If you have a crude reaction mixture containing naphthalene, benzoic acid, and aniline dissolved in an organic solvent and wish to alter the solubility of each component in solution, the correct statement among the ones provided would be:

d. Adding 5% HCl solution to the crude reaction mixture will protonate aniline increasing its solubility in the aqueous solution.
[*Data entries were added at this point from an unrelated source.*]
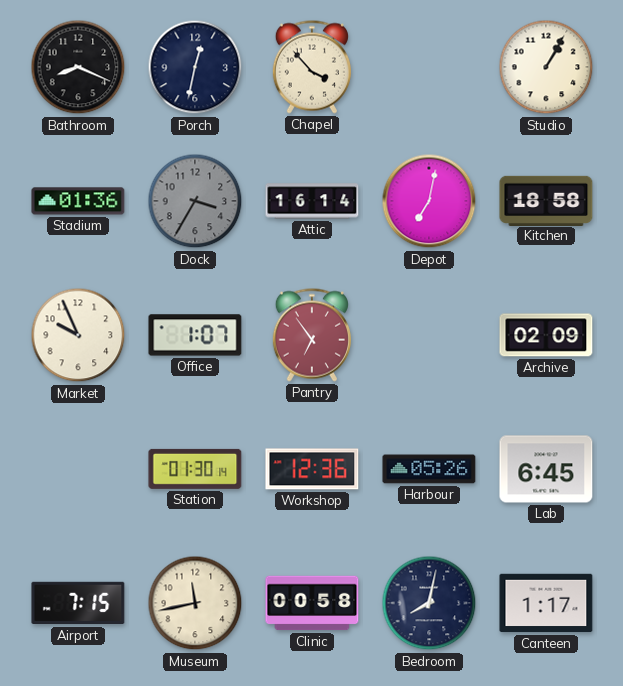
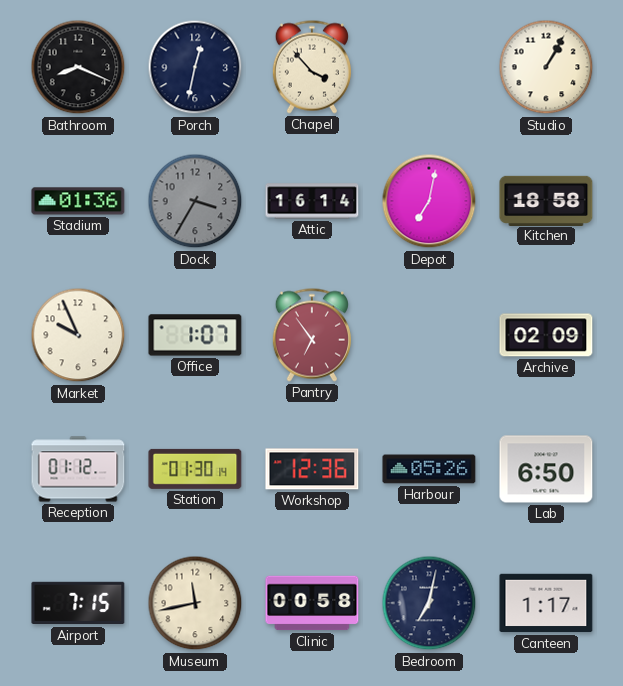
Reception: none -> 01:12
Lab: 6:45 -> 6:50
Bedroom: 8:02 -> 7:02
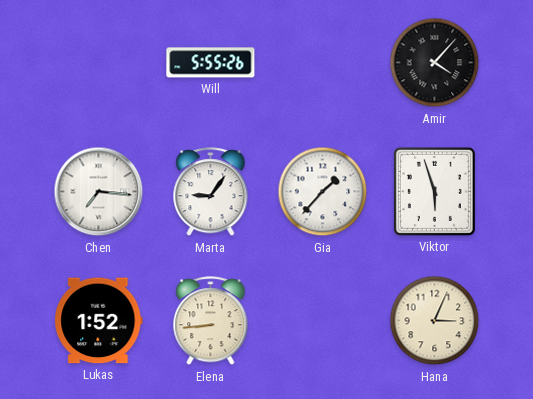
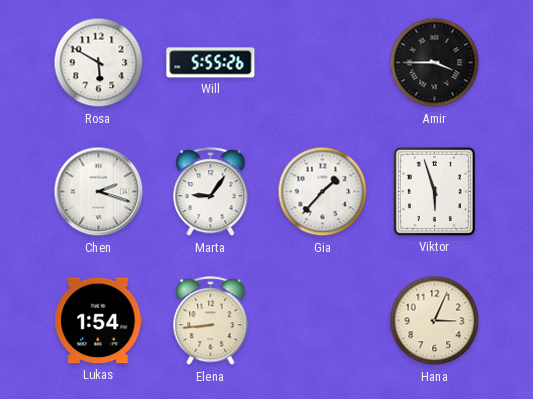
Rosa: none -> 5:50
Amir: 4:07 -> 3:45
Chen: 7:16 -> 2:18
Lukas: 1:52 -> 1:54
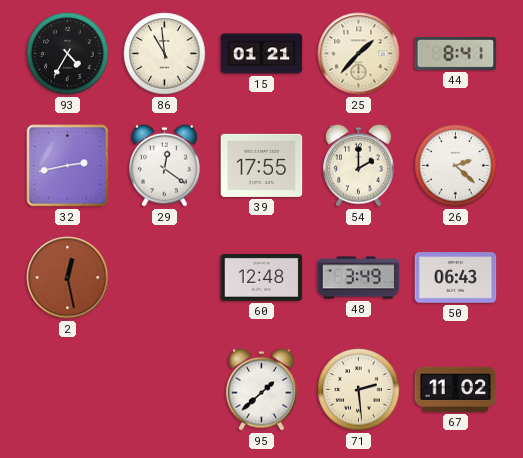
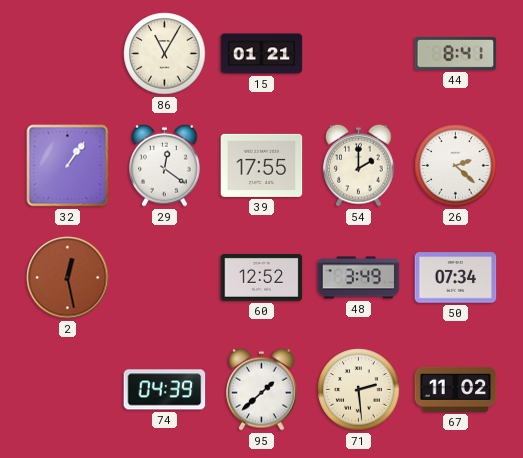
93: 4:35 -> none
86: 10:59 -> 11:05
25: 1:37 -> none
32: 2:43 -> 1:06
60: 12:48 -> 12:52
50: 06:43 -> 07:34
74: none -> 04:39
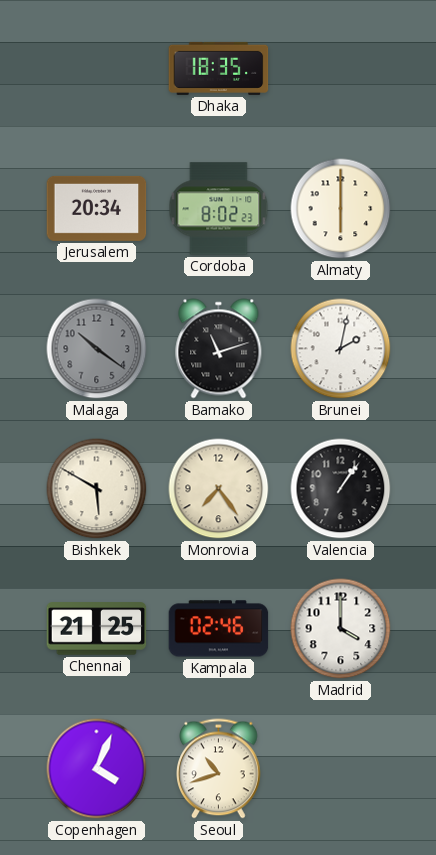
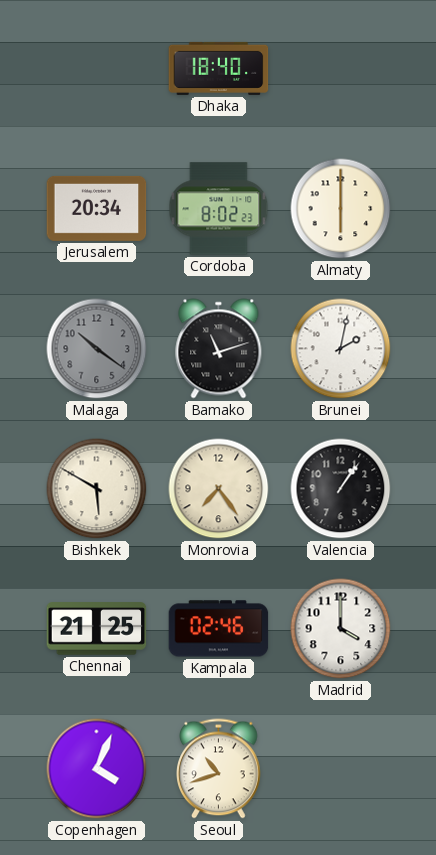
Dhaka: 18:35 -> 18:40
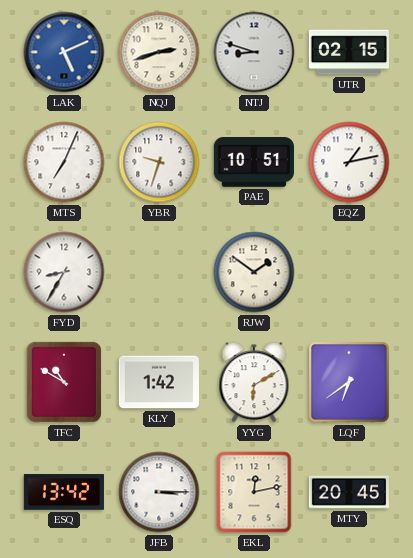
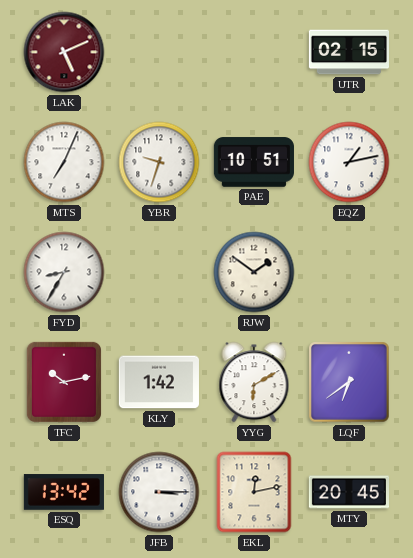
LAK dial: blue -> burgundy
NQJ: 2:42 -> none
NTJ: 8:48 -> none
TFC: 10:50 -> 10:13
This is because aniline is a basic compound and will react with HCl, a strong acid, to form anilinium chloride, which is water-soluble. Contrary to option a, adding an acid like HCl to benzoic acid would not deprotonate it but would instead reduce its solubility in the aqueous layer because it would remain as a non-ionized acid. In option b, NaOH would not protonate naphthalene since naphthalene is not acidic and does not readily undergo such a reaction. Likewise, option c is incorrect because HCl does not protonate naphthalene, which is nonpolar and lacks acidic hydrogens.

Answer 2

d. Adding 5% HCl solution to the crude reaction mixture will protonate aniline increasing its solubility in the aqueous solution.

Step-by-step explanation:

On this case, we have to check the structures of each compound (figure 1). For naphthalene we dont have any functional groups therefore, the addition of HCl or NaOH it will not affect naphthalene so we can discard "B" and"C".

When we add HCl solution we will have the production
`H^+` the presence of this hydronium ion will protonate the acid, so we can discard a.

Finally, for d when we add
`H^+` the hydronium ion will react with aniline (a base) and will produce an ammonium ion. This ammonium ion have a positive charge, therefore the polarity will increase and the molecule would be more soluble on water (figure 2).

I hope it helps!